* _What the exercise asks_: Whenever a line of the data below holds the string "ليبري", copy that line.

(Dataset entries)
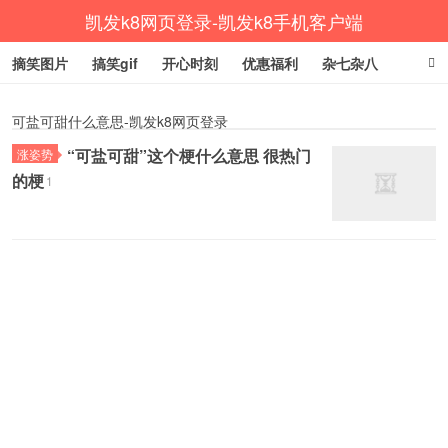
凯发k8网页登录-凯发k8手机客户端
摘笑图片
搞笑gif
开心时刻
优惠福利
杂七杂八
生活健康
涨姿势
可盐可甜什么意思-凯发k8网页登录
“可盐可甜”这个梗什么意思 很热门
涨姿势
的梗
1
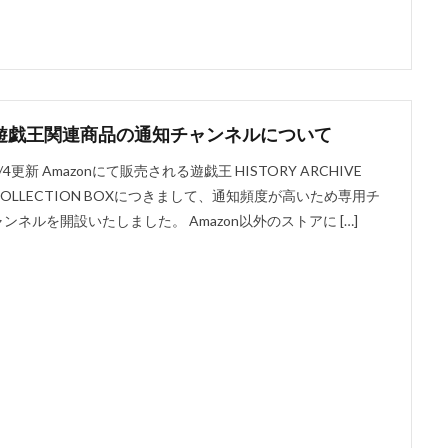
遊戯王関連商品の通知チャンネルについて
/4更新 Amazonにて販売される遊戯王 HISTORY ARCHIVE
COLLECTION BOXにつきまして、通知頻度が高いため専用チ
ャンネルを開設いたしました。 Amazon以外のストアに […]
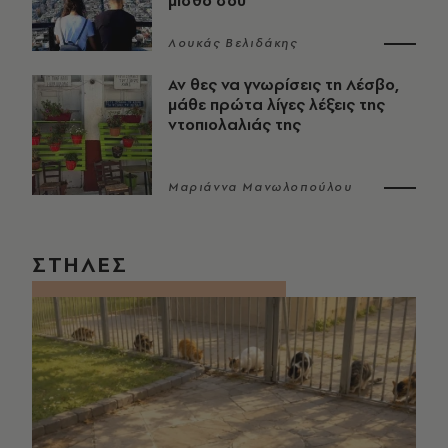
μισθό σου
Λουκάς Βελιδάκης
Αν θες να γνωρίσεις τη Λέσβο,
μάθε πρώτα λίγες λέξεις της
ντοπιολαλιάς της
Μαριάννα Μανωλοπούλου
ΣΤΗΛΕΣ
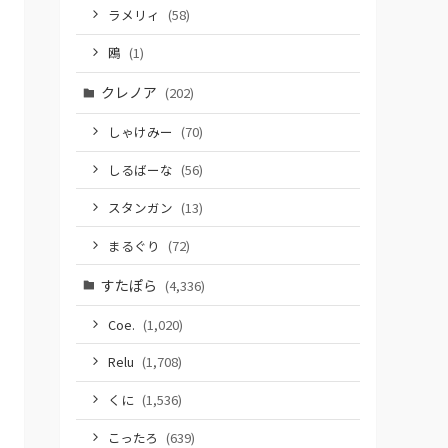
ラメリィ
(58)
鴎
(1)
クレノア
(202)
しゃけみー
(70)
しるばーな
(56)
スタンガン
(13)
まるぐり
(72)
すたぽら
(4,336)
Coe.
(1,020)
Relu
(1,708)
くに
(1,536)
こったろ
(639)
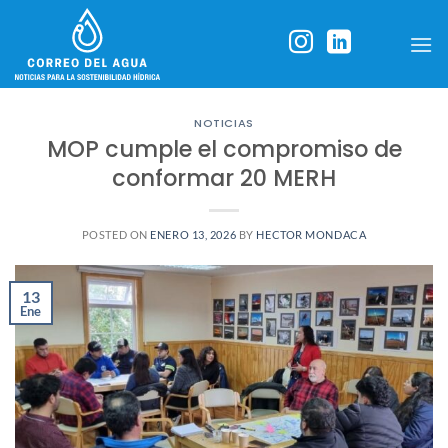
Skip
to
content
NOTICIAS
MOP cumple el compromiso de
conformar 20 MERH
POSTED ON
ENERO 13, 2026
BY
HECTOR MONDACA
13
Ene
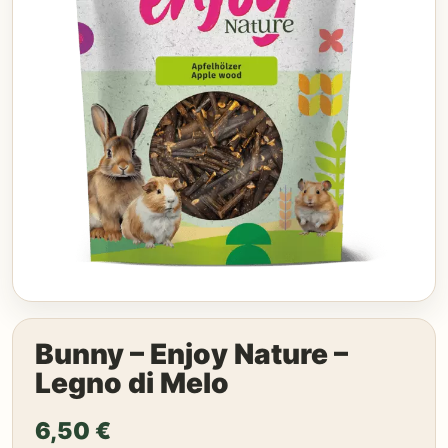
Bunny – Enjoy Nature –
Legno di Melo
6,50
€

* * *

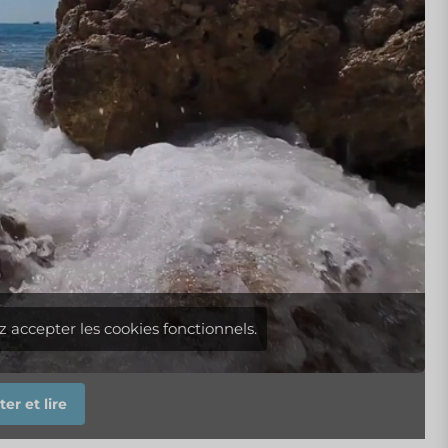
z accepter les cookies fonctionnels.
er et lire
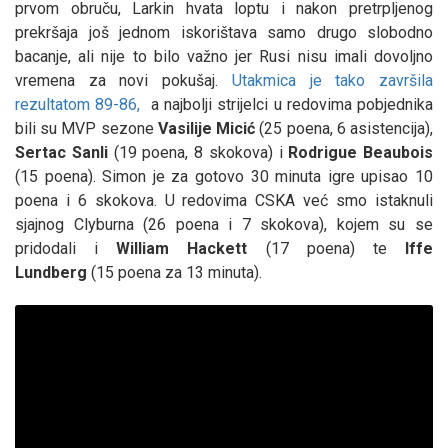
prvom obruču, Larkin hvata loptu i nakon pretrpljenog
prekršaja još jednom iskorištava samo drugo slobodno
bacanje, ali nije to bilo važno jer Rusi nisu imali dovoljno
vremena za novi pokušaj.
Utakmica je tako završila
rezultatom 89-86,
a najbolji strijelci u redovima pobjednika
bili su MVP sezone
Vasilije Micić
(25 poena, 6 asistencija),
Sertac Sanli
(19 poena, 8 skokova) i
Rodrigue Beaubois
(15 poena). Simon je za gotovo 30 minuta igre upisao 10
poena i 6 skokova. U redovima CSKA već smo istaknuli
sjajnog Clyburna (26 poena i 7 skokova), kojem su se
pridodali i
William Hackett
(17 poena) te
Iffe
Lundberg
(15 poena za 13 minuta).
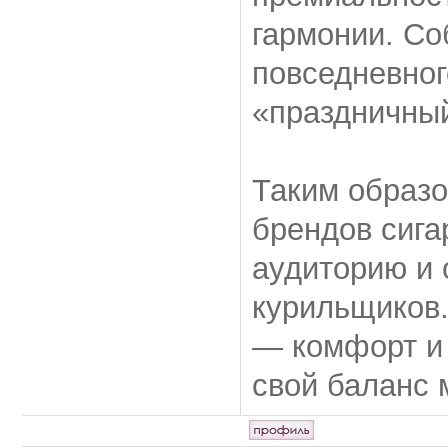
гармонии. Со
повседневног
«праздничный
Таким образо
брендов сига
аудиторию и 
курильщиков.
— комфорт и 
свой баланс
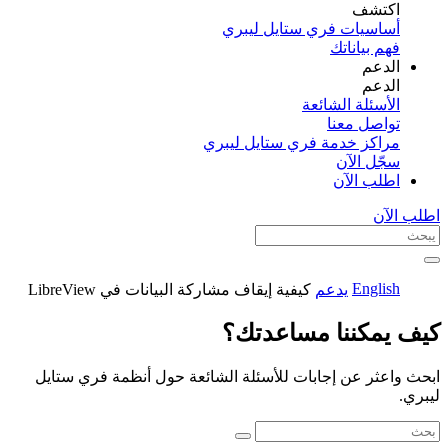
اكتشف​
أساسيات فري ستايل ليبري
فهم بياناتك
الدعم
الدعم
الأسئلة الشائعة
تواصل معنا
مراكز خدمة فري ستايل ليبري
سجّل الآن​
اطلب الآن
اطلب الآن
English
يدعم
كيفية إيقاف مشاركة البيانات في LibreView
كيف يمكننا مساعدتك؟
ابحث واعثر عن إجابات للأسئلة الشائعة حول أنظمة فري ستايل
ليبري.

* _Exercise response_:
أساسيات فري ستايل ليبري
مراكز خدمة فري ستايل ليبري
ليبري.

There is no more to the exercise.